Task directions —
Exclude the pictures and transcribe the rest of the data below exactly.

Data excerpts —
————————

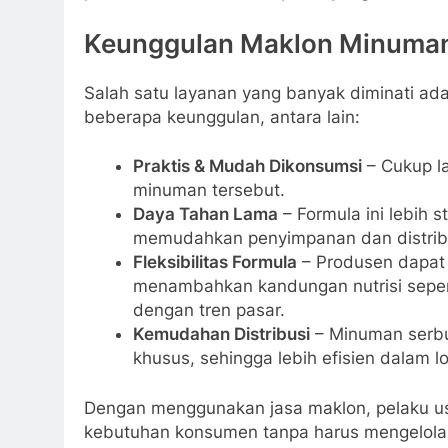
Keunggulan Maklon Minuma
Salah satu layanan yang banyak diminati ada
beberapa keunggulan, antara lain:
Praktis & Mudah Dikonsumsi
– Cukup la
minuman tersebut.
Daya Tahan Lama
– Formula ini lebih 
memudahkan penyimpanan dan distrib
Fleksibilitas Formula
– Produsen dapat
menambahkan kandungan nutrisi seperti
dengan tren pasar.
Kemudahan Distribusi
– Minuman serbu
khusus, sehingga lebih efisien dalam lo
Dengan menggunakan jasa maklon, pelaku us
kebutuhan konsumen tanpa harus mengelola p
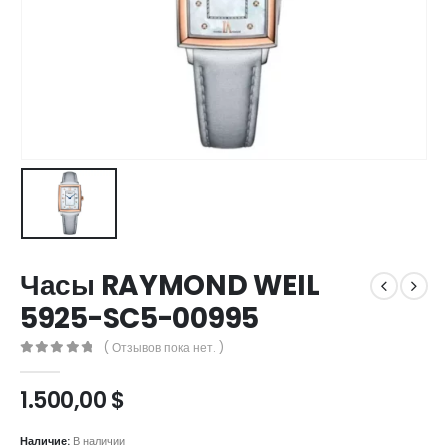
Часы RAYMOND WEIL
5925-SC5-00995
( Отзывов пока нет. )
0
out of 5
1.500,00
$
Наличие:
В наличии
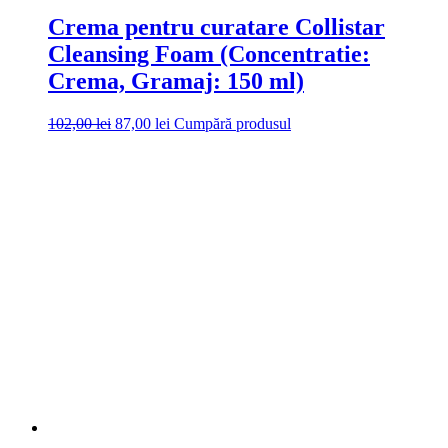
Crema pentru curatare Collistar
Cleansing Foam (Concentratie:
Crema, Gramaj: 150 ml)
Prețul
Prețul
102,00
lei
87,00
lei
Cumpără produsul
inițial
curent
a
este:
fost:
87,00 lei.
102,00 lei.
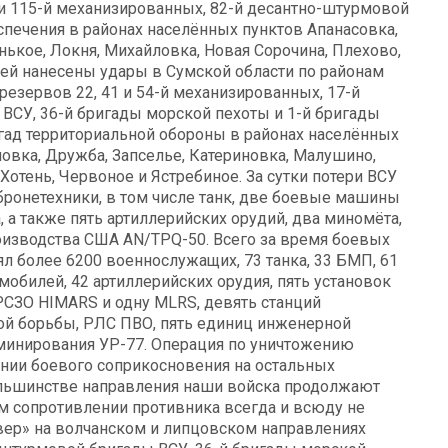
и 115-й механизированных, 82-й десантно-штурмовой
спечения в районах населённых пунктов Апанасовка,
нькое, Локня, Михайловка, Новая Сорочина, Плехово,
ей нанесены удары в Сумской области по районам
резервов 22, 41 и 54-й механизированных, 17-й
д ВСУ, 36-й бригады морской пехоты и 1-й бригады
ригад территориальной обороны в районах населённых
овка, Дружба, Запселье, Катериновка, Малушино,
Хотень, Червоное и Ястребиное. За сутки потери ВСУ
бронетехники, в том числе танк, две боевые машины
 а также пять артиллерийских орудий, два миномёта,
оизводства США AN/TPQ-50. Всего за время боевых
л более 6200 военнослужащих, 73 танка, 33 БМП, 61
обилей, 42 артиллерийских орудия, пять установок
 РСЗО HIMARS и одну MLRS, девять станций
ой борьбы, РЛС ПВО, пять единиц инженерной
зминирования УР-77. Операция по уничтожению
нии боевого соприкосновения на остальных
ольшинстве направления наши войска продолжают
м сопротивлении противника всегда и всюду не
вер» на волчанском и липцовском направлениях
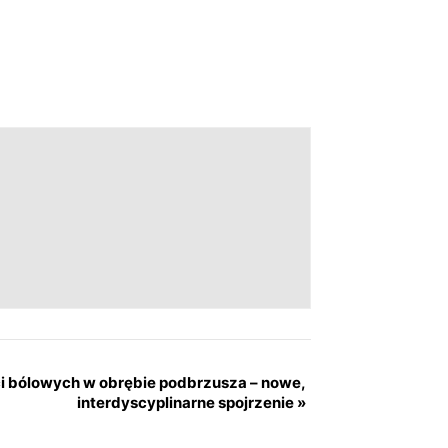
i bólowych w obrębie podbrzusza – nowe,
interdyscyplinarne spojrzenie
»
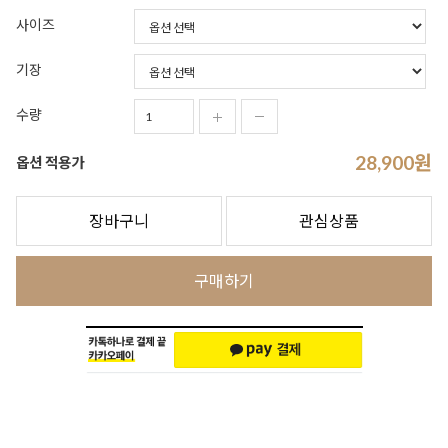
사이즈
기장
수량
28,900
원
옵션 적용가
장바구니
관심상품
구매하기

————————

Response to this task —
Keunggulan Maklon Minuma
Salah satu layanan yang banyak diminati ada
beberapa keunggulan, antara lain:
Praktis & Mudah Dikonsumsi
– Cukup la
minuman tersebut.
Daya Tahan Lama
– Formula ini lebih 
memudahkan penyimpanan dan distrib
Fleksibilitas Formula
– Produsen dapat
menambahkan kandungan nutrisi seperti
dengan tren pasar.
Kemudahan Distribusi
– Minuman serbu
khusus, sehingga lebih efisien dalam lo
Dengan menggunakan jasa maklon, pelaku us
kebutuhan konsumen tanpa harus mengelola p
Часы RAYMOND WEIL
5925-SC5-00995
( Отзывов пока нет. )
0
out of 5
1.500,00
$
Наличие:
В наличии
Crema pentru curatare Collistar
Cleansing Foam (Concentratie:
Crema, Gramaj: 150 ml)
Prețul
Prețul
102,00
lei
87,00
lei
Cumpără produsul
inițial
curent
a
este:
fost:
87,00 lei.
102,00 lei.
и 115-й механизированных, 82-й десантно-штурмовой
спечения в районах населённых пунктов Апанасовка,
нькое, Локня, Михайловка, Новая Сорочина, Плехово,
ей нанесены удары в Сумской области по районам
резервов 22, 41 и 54-й механизированных, 17-й
д ВСУ, 36-й бригады морской пехоты и 1-й бригады
ригад территориальной обороны в районах населённых
овка, Дружба, Запселье, Катериновка, Малушино,
Хотень, Червоное и Ястребиное. За сутки потери ВСУ
бронетехники, в том числе танк, две боевые машины
 а также пять артиллерийских орудий, два миномёта,
оизводства США AN/TPQ-50. Всего за время боевых
л более 6200 военнослужащих, 73 танка, 33 БМП, 61
обилей, 42 артиллерийских орудия, пять установок
 РСЗО HIMARS и одну MLRS, девять станций
ой борьбы, РЛС ПВО, пять единиц инженерной
зминирования УР-77. Операция по уничтожению
нии боевого соприкосновения на остальных
ольшинстве направления наши войска продолжают
м сопротивлении противника всегда и всюду не
вер» на волчанском и липцовском направлениях
i bólowych w obrębie podbrzusza – nowe,
interdyscyplinarne spojrzenie
»
사이즈
기장
수량
28,900
원
옵션 적용가
장바구니
관심상품
구매하기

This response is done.